On Thursday morning, the Senate confirmed former Republican presidential candidate Ben Carson as the new Housing and Urban Development secretary by a vote of 58 to 41. Dr. Carson, a retired neurosurgeon who has no background in the housing or mortgage sectors and at one time withdrew himself from cabinet considerations because of his complete lack of government experience, will now lead an agency with a nearly $50 billion budget and approximately 8,000 employees who are entrusted with managing most of the nation’s affordable housing programs. Among those programs, Carson will be entrusted with running the Housing Opportunities for People Living with AIDS Program (HOPWA), which will prove even more vital to the health of people living with HIV in the coming years as the nation’s health care system is in flux, given the vast repository of research that shows how much stable housing improves health outcomes for people living with HIV. In light of the looming specter of domestic spending cuts being touted by the Trump administration and the recent modernization of HOPWA that will require increased funding for proper implementation, Dr. Carson’s cooperation and endorsement of robust HOPWA funding will be of vital importance to HIV advocates.
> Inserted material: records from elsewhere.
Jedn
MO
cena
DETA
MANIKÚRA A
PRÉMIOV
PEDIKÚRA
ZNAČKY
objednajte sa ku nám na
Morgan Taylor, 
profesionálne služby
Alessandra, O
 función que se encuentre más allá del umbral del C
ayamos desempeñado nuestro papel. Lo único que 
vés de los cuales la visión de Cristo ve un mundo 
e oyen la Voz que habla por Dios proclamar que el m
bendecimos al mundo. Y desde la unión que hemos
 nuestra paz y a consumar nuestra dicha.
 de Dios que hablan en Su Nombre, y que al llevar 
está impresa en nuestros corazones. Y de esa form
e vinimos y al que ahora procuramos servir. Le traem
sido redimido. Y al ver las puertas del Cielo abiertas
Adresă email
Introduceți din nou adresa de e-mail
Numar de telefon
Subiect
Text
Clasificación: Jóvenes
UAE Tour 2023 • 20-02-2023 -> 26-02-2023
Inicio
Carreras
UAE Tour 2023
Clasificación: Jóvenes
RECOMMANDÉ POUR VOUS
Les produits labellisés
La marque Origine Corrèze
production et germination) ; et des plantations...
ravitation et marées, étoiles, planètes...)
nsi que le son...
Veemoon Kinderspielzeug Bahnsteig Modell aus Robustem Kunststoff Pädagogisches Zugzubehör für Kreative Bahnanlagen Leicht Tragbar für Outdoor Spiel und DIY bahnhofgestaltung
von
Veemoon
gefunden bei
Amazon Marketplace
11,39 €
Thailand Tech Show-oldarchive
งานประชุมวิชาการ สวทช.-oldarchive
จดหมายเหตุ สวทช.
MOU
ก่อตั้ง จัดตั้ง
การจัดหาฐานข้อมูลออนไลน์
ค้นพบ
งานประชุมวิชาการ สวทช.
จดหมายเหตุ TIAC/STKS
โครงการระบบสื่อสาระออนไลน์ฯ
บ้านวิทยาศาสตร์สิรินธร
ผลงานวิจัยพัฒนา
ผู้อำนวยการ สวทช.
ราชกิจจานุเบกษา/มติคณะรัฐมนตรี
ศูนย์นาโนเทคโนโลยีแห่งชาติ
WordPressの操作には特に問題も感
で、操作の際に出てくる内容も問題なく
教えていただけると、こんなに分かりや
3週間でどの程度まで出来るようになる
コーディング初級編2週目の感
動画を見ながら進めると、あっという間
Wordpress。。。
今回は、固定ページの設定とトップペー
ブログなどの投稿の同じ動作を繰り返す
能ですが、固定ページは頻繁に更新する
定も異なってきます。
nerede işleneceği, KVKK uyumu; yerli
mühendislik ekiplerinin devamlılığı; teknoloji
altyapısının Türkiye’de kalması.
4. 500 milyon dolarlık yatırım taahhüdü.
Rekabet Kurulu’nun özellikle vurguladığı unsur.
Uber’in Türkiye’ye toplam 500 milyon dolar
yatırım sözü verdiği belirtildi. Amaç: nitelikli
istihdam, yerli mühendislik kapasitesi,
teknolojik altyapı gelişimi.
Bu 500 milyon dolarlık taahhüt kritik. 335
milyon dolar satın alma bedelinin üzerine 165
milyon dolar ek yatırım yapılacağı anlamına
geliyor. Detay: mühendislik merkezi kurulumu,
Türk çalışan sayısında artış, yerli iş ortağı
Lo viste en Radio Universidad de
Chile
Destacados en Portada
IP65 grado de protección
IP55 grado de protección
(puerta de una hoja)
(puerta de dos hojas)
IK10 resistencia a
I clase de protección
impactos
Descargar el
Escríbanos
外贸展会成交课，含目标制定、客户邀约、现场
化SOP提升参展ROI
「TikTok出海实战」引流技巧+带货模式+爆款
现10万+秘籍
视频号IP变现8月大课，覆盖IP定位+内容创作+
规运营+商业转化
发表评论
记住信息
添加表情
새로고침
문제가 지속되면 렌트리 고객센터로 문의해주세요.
Office of Management and Budget & the Congressional GOP not Seeing Eye to Eye

Earlier this week, Representative Rodney Frelinghuysen (R-N.J.), chairman of the House Appropriations Committee, met with newly confirmed Office of Management and Budget (OMB) Director Mick Mulvaney to discuss President Trump’s drastic proposed domestic spending cuts. In a sign of just how deep the spending cuts go, Democratic opposition has been joined by a vocal number of congressional Republicans. Frelinghuysen and other prominent congressional Republicans like Senators Marco Rubio (R-FL) and Lindsey Graham (R-SC) have taken particular exception to a proposed 37 percent cut to the State Department and US Agency for International Development, with Frelinghuysen more keen to take the money through the reform of entitlement programs like Medicaid and Medicare. Both Trump’s and Frelinghuysen’s approach would cause significant harm to people living with HIV, albeit in different ways. Under the massive spending cuts proposed by President Trump, programs that serve people living with HIV like HOPWA and the Ryan White Care Act would see their budgets slashed, while Frelinghuysen’s plan would greatly reduce the capabilities of Medicaid and Medicare—the two biggest funders of care for people living with HIV.
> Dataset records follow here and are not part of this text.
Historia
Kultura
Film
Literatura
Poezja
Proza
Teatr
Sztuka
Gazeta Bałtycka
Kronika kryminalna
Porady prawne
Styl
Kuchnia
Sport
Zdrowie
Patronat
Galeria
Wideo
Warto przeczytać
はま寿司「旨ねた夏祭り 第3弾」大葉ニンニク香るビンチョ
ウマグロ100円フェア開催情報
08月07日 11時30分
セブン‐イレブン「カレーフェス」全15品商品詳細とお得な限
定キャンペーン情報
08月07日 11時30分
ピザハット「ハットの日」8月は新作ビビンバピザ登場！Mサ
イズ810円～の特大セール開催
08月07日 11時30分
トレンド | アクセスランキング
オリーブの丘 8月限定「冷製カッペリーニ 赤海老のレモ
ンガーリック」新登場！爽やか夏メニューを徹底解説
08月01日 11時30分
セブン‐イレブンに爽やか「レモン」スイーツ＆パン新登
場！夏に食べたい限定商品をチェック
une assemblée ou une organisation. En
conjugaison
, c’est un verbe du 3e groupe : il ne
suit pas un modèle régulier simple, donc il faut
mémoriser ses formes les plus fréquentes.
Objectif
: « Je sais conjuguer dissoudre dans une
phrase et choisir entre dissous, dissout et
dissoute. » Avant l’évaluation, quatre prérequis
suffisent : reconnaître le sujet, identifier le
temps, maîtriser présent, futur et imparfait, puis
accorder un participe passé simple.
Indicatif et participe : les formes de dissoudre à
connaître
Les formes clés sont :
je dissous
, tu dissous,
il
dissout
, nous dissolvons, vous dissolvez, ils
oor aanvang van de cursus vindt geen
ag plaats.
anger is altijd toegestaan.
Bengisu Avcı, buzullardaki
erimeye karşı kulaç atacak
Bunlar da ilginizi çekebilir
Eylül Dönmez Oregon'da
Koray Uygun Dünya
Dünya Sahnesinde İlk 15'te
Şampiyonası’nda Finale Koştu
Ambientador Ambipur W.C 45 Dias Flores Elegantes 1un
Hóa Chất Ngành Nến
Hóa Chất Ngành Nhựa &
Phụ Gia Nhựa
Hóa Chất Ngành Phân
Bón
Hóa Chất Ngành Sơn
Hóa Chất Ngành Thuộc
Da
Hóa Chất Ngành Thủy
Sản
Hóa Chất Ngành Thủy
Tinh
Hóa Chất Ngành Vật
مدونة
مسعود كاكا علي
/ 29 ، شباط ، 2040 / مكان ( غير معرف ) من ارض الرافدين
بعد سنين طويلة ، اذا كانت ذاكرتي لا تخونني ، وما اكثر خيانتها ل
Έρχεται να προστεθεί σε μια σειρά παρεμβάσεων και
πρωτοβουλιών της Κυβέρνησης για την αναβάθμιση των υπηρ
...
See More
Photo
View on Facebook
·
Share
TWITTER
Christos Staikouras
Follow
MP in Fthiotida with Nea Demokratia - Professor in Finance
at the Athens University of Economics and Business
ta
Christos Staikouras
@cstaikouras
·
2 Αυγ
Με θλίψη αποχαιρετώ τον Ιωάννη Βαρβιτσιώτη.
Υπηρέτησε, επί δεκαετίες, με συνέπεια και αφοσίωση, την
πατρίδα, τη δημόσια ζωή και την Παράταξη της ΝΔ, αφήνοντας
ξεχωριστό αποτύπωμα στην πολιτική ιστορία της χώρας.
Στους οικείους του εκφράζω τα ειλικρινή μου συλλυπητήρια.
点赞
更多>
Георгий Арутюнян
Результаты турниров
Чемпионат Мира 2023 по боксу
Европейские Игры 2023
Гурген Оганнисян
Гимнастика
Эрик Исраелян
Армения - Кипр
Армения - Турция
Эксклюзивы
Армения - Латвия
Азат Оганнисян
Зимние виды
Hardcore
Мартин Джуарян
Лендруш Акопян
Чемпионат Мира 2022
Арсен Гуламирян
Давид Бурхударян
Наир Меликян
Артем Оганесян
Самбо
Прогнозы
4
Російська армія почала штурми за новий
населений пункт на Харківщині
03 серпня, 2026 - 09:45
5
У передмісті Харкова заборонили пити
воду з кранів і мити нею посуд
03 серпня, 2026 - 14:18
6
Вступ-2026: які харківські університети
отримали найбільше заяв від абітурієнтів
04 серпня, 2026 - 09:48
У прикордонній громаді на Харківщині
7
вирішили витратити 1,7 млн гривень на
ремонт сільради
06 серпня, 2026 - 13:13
Overall, this paints a rather gloomy portrait of the future of U.S. health care if left unchecked by the constituencies who stand to suffer from the dismantling of the ACA and underfunding of domestic programs. Without sustained pressure from people living with HIV and similarly affected populations, the protections and access to affordable care for people living with pre-existing conditions will be greatly diminished.